The corridor opened unexpectedly onto a balcony that ringed a large hall. On the floor a story below lay yet another dreadful laboratory. Thad had seen so many now that they were blurring together. Clockworkers focused on different areas of science-mechanics, physics, automatics, biology, chemistry, even astronomy-but their labs tended to have the same equipment. They almost always had a forge, since they had to design and create their own machinery. They usually had a great deal of glassware, mechanical parts, medical equipment, and, sadly, chains, cages, and other restraints near some kind of operating table. Thad’s all-too-experienced eye ran over the similarities and picked out differences. A stack of barrels in one corner. A large cooking stove in another. Shelves lined with jars, each one containing a human brain in fluid. And on a worktable amid a jumble of half-built spiders, a very different spider, a large one with ten legs instead of eight and intricate wires and carvings all over its body. Havoc’s machine. Of Havoc himself, there was no sign.
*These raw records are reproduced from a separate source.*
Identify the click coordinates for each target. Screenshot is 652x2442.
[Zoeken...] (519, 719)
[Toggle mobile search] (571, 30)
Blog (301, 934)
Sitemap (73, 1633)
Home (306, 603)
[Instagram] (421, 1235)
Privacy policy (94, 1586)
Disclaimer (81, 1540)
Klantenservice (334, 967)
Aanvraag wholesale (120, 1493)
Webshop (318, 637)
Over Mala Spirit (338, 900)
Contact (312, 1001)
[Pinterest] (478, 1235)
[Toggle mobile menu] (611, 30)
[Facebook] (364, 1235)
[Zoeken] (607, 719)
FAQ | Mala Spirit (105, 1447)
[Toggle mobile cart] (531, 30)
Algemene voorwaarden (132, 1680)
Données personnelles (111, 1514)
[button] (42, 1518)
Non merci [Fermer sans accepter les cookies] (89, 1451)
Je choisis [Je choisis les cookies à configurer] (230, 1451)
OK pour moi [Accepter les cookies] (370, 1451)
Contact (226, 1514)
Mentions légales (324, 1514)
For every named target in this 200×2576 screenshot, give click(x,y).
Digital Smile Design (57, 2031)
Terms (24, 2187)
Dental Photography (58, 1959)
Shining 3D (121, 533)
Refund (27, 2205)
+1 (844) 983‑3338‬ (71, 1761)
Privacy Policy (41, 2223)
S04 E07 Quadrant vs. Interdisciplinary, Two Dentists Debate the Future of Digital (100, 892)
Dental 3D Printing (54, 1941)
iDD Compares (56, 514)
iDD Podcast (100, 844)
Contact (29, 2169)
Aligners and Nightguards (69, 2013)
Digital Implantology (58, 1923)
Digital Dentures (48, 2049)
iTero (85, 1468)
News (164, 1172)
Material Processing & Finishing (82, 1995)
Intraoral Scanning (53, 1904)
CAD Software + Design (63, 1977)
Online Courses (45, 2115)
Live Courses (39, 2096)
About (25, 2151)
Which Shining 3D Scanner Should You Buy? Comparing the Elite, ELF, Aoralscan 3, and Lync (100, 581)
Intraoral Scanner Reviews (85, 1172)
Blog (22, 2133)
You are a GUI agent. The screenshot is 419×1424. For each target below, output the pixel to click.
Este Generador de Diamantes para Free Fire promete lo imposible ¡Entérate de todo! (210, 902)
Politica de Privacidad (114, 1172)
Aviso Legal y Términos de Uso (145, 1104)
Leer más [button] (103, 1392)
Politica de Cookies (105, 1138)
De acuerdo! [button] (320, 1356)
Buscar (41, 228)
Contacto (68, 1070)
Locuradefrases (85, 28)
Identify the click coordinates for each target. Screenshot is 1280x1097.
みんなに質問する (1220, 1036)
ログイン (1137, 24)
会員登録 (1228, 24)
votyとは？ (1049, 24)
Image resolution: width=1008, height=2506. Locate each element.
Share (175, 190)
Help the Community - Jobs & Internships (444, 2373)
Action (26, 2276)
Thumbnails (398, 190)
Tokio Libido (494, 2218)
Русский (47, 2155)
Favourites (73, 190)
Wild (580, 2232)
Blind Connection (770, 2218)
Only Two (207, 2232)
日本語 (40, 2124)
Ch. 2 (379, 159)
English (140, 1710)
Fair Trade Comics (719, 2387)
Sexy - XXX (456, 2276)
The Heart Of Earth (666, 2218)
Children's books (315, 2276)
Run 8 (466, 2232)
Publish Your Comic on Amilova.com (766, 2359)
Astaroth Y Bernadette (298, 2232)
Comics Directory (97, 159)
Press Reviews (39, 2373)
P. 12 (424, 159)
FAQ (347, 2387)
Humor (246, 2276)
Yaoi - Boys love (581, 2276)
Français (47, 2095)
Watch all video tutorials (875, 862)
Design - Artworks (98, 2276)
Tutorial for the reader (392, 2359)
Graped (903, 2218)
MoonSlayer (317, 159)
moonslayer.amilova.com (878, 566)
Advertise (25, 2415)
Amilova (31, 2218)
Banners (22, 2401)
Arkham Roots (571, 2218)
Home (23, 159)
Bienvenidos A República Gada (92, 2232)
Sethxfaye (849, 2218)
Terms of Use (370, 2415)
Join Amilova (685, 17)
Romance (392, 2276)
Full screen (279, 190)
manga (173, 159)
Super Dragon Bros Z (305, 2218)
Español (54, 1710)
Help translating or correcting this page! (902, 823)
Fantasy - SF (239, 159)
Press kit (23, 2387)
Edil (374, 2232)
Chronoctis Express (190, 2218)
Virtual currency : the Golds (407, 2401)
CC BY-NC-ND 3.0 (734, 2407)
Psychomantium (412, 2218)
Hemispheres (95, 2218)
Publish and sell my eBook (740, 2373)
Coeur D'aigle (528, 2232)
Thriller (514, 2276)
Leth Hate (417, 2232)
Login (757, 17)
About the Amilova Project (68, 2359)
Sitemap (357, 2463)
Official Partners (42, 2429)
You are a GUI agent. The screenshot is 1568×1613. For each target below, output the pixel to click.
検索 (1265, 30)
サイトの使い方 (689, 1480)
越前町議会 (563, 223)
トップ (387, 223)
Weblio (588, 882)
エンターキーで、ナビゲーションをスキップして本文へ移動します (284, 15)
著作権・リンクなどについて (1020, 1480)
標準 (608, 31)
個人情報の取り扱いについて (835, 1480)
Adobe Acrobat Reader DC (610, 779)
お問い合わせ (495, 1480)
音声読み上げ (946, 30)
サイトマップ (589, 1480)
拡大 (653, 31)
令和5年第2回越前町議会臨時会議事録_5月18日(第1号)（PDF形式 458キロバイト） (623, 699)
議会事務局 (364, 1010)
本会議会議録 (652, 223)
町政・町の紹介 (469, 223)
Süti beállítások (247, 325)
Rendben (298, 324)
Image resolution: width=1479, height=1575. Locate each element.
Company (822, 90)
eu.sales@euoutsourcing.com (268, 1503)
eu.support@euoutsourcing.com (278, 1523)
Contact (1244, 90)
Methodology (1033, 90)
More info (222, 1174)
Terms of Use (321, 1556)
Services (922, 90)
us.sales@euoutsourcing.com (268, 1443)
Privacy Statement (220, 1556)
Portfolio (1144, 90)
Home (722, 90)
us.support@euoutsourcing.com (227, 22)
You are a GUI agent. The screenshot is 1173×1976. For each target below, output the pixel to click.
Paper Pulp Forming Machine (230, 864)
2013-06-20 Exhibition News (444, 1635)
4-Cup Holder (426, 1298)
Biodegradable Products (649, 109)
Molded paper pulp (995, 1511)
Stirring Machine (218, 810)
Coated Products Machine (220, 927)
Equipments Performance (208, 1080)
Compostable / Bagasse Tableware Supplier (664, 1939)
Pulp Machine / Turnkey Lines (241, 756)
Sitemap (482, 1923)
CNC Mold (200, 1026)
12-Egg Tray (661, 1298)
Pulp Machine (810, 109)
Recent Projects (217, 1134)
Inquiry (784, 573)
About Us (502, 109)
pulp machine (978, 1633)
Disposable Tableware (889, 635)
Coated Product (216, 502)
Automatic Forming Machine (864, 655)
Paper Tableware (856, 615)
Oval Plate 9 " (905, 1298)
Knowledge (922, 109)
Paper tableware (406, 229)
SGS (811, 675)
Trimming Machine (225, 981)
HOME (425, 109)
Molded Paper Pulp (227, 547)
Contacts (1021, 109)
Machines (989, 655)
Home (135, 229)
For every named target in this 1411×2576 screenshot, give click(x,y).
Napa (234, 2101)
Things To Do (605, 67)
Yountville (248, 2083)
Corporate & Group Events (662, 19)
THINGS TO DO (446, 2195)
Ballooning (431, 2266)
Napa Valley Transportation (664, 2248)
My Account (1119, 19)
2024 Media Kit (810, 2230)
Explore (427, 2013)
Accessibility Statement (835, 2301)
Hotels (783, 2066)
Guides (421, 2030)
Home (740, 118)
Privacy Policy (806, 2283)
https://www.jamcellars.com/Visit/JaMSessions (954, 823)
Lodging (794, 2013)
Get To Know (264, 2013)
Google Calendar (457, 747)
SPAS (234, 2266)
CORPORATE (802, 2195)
Thad narrowed his eyes. What was this machine and why did Sofiya’s employer want it so badly? It crossed his mind that the employer might be another clockworker, a rival, but Thad almost as quickly discarded the idea. Clockworkers didn’t work well with others. They became more and more self-centered and narcissistic as the plague progressed, and when they went into a sleepless fugue of inventing, they were singularly unpleasant to be around, which was one reason they built so many automatons-machines were the only beings that could withstand their abuse. The idea that an advanced clockworker might work so closely with normal people like Sofiya or Thad, even at a distance, seemed unlikely in the extreme. In any case, perhaps he should “accidentally” destroy the invention. Secret reasons for wanting it couldn’t be good reasons. On the other hand, he’d given his word and taken the money.